Sollte die ID-Halle wie geplant als Eventhalle genutzt werden, bietet sie neben der Rüegerholzhalle, der Konvikthalle und dem Casino nur wenig Mehrwehrt. In solchen Hallen entsteht zwar Kultur, aber oft nur hochkommerzielle Kultur. Kleinere Kulturveranstalter müssten für Veranstaltungen hohe Subventionen beziehen, die sie über kreatives Budgetieren für die Hallen- und Technikmiete aufwenden, statt für die Künstlergagen. Die geplante ID-Halle läuft so Gefahr, nur ein besser gelegener Tourstopp für Acts wie die Chippendales zu werden, die ihre blanken Hintern nicht mehr bis ins Rüegerholz hochschleppen müssen. Kein grosser Gewinn für Frauenfeld.
Dass das Historische Museum in einen Neubau ziehen soll, ist schön und gut. Aber in erster Linie ist das ein politischer Schachzug, um das prestigeträchtige Museum in der Stadt zu behalten, und es nicht an andere interessierte Gemeinden zu verlieren. Wenn man einen Neubau bieten kann, wird das Museum zuschlagen. Aber ob damit das gewünschte «pulsierende Leben» Einzug hält – das lässt sich bestreiten.
Ein weiteres Hotel? Wirklich jetzt?
Ende Juni 2016 schloss das Hotel «Domicil» seine Türen – die Nachfrage nach Übernachtungsmöglichkeiten in Frauenfeld war schlicht zu klein. Und jetzt arbeitet die Stadtentwicklung in ihrer Planung mit einem Seminarhotel. Woher sollen die Gäste kommen?
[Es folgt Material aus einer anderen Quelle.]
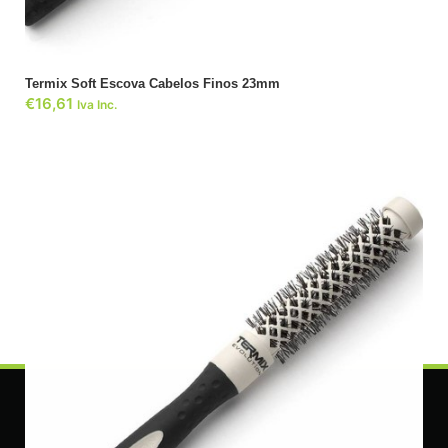
Termix Soft Escova Cabelos Finos 23mm
€
16,61
Iva Inc.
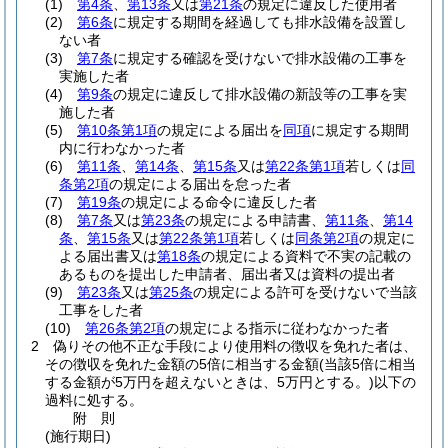
(1)
第4条
、
第13条
又は
第21条
の規定に違反した使用者
(2)
第6条
に規定する期間を経過しても排水設備を設置し
ない者
(3)
第7条
に規定する確認を受けないで排水設備の工事を
実施した者
(4)
第9条
の規定に違反して排水設備の新設等の工事を実
施した者
(5)
第10条第1項
の規定による届出を
同項
に規定する期間
内に行わなかった者
(6)
第11条
、
第14条
、
第15条
又は
第22条第1項
若しくは
同
条第2項
の規定による届出を怠った者
(7)
第19条
の規定による命令に違反した者
(8)
第7条
又は
第23条
の規定による申請書、
第11条
、
第14
条
、
第15条
又は
第22条第1項
若しくは
同条第2項
の規定に
よる届出書又は
第18条
の規定による資料で不実の記載の
あるものを提出した申請者、届出者又は資料の提出者
(9)
第23条
又は
第25条
の規定による許可を受けないで当該
工事をした者
(10)
第26条第2項
の規定による指示に従わなかった者
2
偽りその他不正な手段により使用料の徴収を免れた者は、
その徴収を免れた金額の5倍に相当する金額
(当該5倍に相当
する金額が5万円を超えないときは、5万円とする。)
以下の
過料に処する。
附
則
(施行期日)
Die Stadt habe Anfragen erhalten, heisst es von offizieller Seite her. Finanziell mag es sich lohnen, hier eine Herberge zu errichten. Der Flughafen ist mit Bus und Bahn rund 40 Minuten entfernt. Aber ob die eingeflogenen Gäste Frauenfeld beleben, ist eine andere Frage.
Im Auswertungsbericht zur Bevölkerungsumfrage heisst es weiterhin: «Studios und Proberäume wurden beinahe von der Hälfte aller Teilnehmer einmal genannt.» Das Siegerprojekt plant diese in den Seitenflügeln der Kaserne – mit dem Stichwort «Zwischennutzung». Das scheint etwas gefährlich. Denn Wohnungen sind verlockend rentabel und für viele Politiker eine hübsche Alternative zu den «Kreativen». Wenn es da an den Finanzen hapert oder die Finanzierungsidee doch nicht ganz aufgeht, steht da plötzlich doch das Eigenheim, wie es im Siegerprojekt in einer späteren Etappe angedacht ist.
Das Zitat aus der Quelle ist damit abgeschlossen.